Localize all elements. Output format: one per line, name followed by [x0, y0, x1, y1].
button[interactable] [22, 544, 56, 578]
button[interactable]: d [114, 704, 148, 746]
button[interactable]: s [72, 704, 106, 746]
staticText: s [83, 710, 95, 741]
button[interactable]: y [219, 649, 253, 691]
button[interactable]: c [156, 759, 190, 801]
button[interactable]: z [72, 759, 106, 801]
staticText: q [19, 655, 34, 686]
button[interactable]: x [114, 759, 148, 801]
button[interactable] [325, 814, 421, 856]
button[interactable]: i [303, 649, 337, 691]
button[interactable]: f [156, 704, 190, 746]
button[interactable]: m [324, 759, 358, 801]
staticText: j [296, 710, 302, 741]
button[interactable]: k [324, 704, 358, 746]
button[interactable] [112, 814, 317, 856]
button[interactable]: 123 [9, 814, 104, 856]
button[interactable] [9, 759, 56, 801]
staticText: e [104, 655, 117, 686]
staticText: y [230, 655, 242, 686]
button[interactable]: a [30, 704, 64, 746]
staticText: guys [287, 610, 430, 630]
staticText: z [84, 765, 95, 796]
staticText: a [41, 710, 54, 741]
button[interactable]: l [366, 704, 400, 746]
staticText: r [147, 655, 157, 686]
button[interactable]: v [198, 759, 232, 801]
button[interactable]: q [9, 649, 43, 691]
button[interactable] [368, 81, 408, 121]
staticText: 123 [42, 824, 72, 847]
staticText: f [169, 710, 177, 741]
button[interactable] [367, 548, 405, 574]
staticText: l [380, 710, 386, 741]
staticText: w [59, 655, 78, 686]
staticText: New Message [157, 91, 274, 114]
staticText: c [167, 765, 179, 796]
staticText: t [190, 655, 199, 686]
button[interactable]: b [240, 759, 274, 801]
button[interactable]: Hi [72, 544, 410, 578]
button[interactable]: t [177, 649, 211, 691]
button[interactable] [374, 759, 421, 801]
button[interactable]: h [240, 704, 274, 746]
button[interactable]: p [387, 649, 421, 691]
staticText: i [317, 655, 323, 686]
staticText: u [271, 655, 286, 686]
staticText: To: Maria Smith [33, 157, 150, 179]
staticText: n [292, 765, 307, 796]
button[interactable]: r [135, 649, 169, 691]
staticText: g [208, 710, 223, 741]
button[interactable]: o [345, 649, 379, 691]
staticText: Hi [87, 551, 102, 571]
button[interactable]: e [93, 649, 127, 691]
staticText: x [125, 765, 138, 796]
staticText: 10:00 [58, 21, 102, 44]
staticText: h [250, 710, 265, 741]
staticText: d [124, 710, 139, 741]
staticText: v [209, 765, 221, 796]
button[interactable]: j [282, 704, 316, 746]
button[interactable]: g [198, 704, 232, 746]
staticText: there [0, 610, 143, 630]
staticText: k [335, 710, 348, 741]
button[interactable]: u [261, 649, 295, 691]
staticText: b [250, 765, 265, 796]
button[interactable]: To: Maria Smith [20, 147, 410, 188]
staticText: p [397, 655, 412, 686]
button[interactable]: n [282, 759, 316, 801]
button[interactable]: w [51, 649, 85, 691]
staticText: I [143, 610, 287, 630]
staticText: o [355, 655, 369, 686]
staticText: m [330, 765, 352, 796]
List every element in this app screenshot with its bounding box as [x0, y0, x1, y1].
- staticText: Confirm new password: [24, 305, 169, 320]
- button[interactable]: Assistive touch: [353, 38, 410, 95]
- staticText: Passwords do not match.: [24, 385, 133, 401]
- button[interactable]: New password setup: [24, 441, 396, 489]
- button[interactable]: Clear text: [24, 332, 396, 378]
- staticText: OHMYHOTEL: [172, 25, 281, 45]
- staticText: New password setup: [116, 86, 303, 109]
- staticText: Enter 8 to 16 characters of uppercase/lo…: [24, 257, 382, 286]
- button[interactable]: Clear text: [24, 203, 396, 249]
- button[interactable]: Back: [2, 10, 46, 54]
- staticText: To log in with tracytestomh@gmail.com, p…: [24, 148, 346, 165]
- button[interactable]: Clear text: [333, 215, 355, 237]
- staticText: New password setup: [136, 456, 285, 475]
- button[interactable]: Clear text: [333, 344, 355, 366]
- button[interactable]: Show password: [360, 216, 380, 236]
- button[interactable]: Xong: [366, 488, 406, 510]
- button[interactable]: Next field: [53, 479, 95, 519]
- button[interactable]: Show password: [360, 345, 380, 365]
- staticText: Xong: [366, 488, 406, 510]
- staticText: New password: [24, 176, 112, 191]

....

_What this task involves_.
Through the final line of the listing, beginning at the line that contains "List every element", every line is to be set down exactly, with no others.

_Exercise output_.
List every element in this app screenshot with its bounding box as [x0, y0, x1, y1].
- staticText: Confirm new password: [24, 305, 169, 320]
- button[interactable]: Assistive touch: [353, 38, 410, 95]
- staticText: Passwords do not match.: [24, 385, 133, 401]
- button[interactable]: New password setup: [24, 441, 396, 489]
- button[interactable]: Clear text: [24, 332, 396, 378]
- staticText: OHMYHOTEL: [172, 25, 281, 45]
- staticText: New password setup: [116, 86, 303, 109]
- staticText: Enter 8 to 16 characters of uppercase/lo…: [24, 257, 382, 286]
- button[interactable]: Clear text: [24, 203, 396, 249]
- button[interactable]: Back: [2, 10, 46, 54]
- staticText: To log in with tracytestomh@gmail.com, p…: [24, 148, 346, 165]
- button[interactable]: Clear text: [333, 215, 355, 237]
- staticText: New password setup: [136, 456, 285, 475]
- button[interactable]: Clear text: [333, 344, 355, 366]
- button[interactable]: Show password: [360, 216, 380, 236]
- button[interactable]: Xong: [366, 488, 406, 510]
- button[interactable]: Next field: [53, 479, 95, 519]
- button[interactable]: Show password: [360, 345, 380, 365]
- staticText: Xong: [366, 488, 406, 510]
- staticText: New password: [24, 176, 112, 191]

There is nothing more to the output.